The Seer of Shadows by Avi
Set in New York City, 1872, we are introduced to Horace Carpetine, a young man who works as an apprentice to a photographer. His employer Mr Middleditch is a rather unscrupulous man, eager to turn a penny whichever way he can, but Horace is captivated by the magic of early photographic techniques.
Told in first-person account, Horace describes meeting a young black servant girl called Pegg by the gates of Mr Middleditch’s house, who arranges a photography session with her mistress Mrs Von Macht. Sensing a wealthy woman, Mr Middleditch agrees to the woman’s request to take her picture so that she might leave it on her recently deceased daughter’s tomb.
Mr Middleditch has a better idea — to exercise his skills and manipulate the photograph so that it looks like her daughter Eleanor appears as a ghostly presence in the portrait. To do this he needs Horace to sneak around the Van Macht house and photograph any portraits of Eleanor that he might find. While there, Horace strikes up an acquaintance with the servant girl Pegg, who tells him the true circumstances of Eleanor’s death and the Van Machts’ culpability in her passing.
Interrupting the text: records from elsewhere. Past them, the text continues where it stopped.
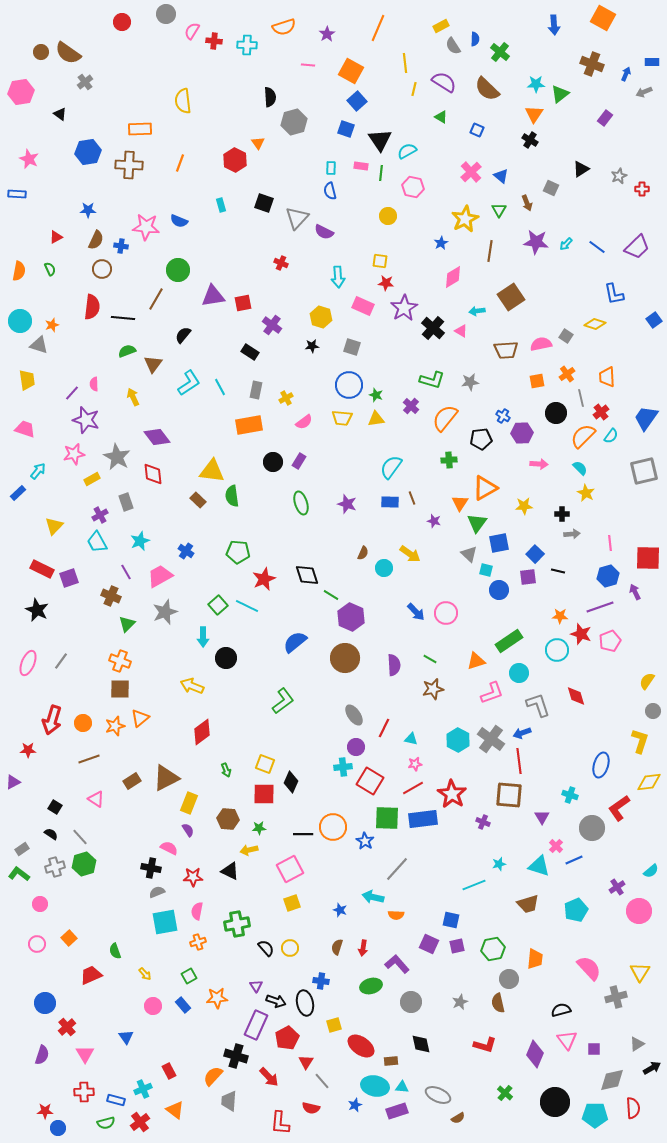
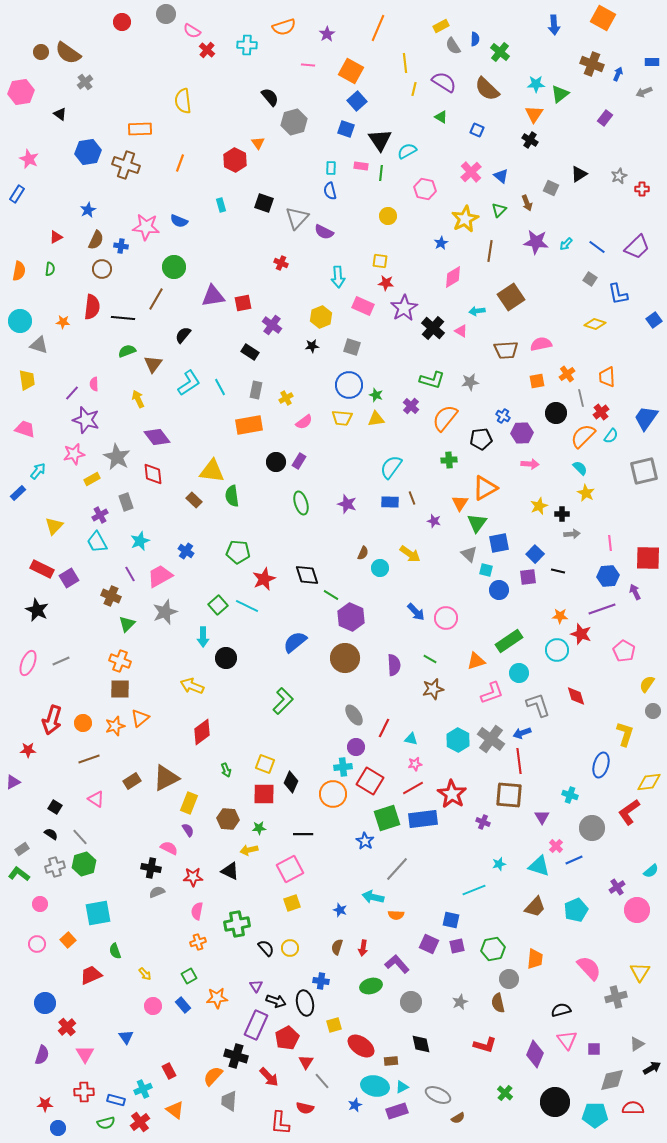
pink semicircle at (192, 31): rotated 90 degrees counterclockwise
red cross at (214, 41): moved 7 px left, 9 px down; rotated 35 degrees clockwise
blue arrow at (626, 74): moved 8 px left
black semicircle at (270, 97): rotated 36 degrees counterclockwise
brown cross at (129, 165): moved 3 px left; rotated 16 degrees clockwise
black triangle at (581, 169): moved 2 px left, 5 px down
pink hexagon at (413, 187): moved 12 px right, 2 px down
blue rectangle at (17, 194): rotated 60 degrees counterclockwise
blue star at (88, 210): rotated 28 degrees counterclockwise
green triangle at (499, 210): rotated 14 degrees clockwise
green semicircle at (50, 269): rotated 32 degrees clockwise
green circle at (178, 270): moved 4 px left, 3 px up
blue L-shape at (614, 294): moved 4 px right
yellow hexagon at (321, 317): rotated 20 degrees clockwise
orange star at (52, 325): moved 11 px right, 3 px up; rotated 24 degrees clockwise
gray square at (566, 336): moved 24 px right, 57 px up
yellow arrow at (133, 397): moved 5 px right, 2 px down
black circle at (273, 462): moved 3 px right
pink arrow at (539, 464): moved 9 px left
brown rectangle at (198, 500): moved 4 px left
yellow star at (524, 506): moved 15 px right; rotated 18 degrees counterclockwise
cyan circle at (384, 568): moved 4 px left
purple line at (126, 572): moved 4 px right, 2 px down
blue hexagon at (608, 576): rotated 10 degrees clockwise
purple square at (69, 578): rotated 12 degrees counterclockwise
purple line at (600, 607): moved 2 px right, 2 px down
pink circle at (446, 613): moved 5 px down
pink pentagon at (610, 641): moved 14 px right, 10 px down; rotated 20 degrees counterclockwise
gray line at (61, 661): rotated 30 degrees clockwise
yellow semicircle at (647, 681): moved 3 px down
green L-shape at (283, 701): rotated 8 degrees counterclockwise
yellow L-shape at (640, 741): moved 15 px left, 7 px up
red L-shape at (619, 808): moved 10 px right, 4 px down
green square at (387, 818): rotated 20 degrees counterclockwise
orange circle at (333, 827): moved 33 px up
cyan line at (474, 885): moved 5 px down
brown trapezoid at (528, 904): moved 7 px right, 3 px down; rotated 30 degrees counterclockwise
pink circle at (639, 911): moved 2 px left, 1 px up
cyan square at (165, 922): moved 67 px left, 9 px up
orange square at (69, 938): moved 1 px left, 2 px down
cyan triangle at (402, 1087): rotated 32 degrees counterclockwise
red semicircle at (311, 1108): moved 6 px left
red semicircle at (633, 1108): rotated 85 degrees counterclockwise
red star at (45, 1111): moved 7 px up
Yet once he develops the photographs, he’s horrified to see an apparition of Eleanor in the finished portrait. Not only that, but Eleanor looks angry and vengeful — and Pegg is certain that she’s going to do something terrible. The two of them must come up with a way to send her back from whence she came before anyone comes to serious harm.
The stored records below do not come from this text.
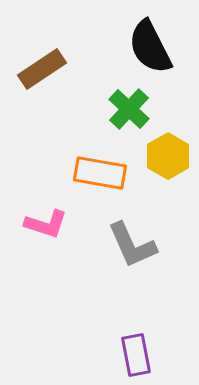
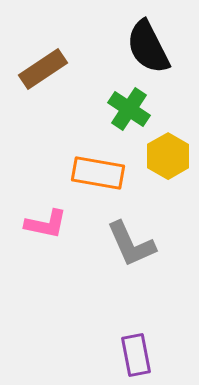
black semicircle: moved 2 px left
brown rectangle: moved 1 px right
green cross: rotated 9 degrees counterclockwise
orange rectangle: moved 2 px left
pink L-shape: rotated 6 degrees counterclockwise
gray L-shape: moved 1 px left, 1 px up
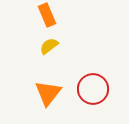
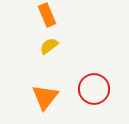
red circle: moved 1 px right
orange triangle: moved 3 px left, 4 px down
Tapping into the late 19th century’s fascination with spiritualism that went hand-in-hand with the innovations of early photography, Avi writes an atmospheric and spooky children’s ghost story that has a fine eye for the period in which it’s set. Horace is a sympathetic narrator, caught between his employer’s instructions and his own sense of right and wrong, as well as his rational upbringing and his inability to deny the presence of the supernatural.
The ending of The Seer of Shadows was a little odd, with the plot wrapped up and flitting ahead nearly ten years for an ambiguous epilogue in the space of a paragraph, but the book is a suspenseful and creepy story that may not follow all the rules of a quintessential ghost story (it remains a little fuzzy on how exactly Eleanor returned from beyond the grave and how responsible Horace was for the subsequent haunting) but achieves its goal of delivering chills to the reader.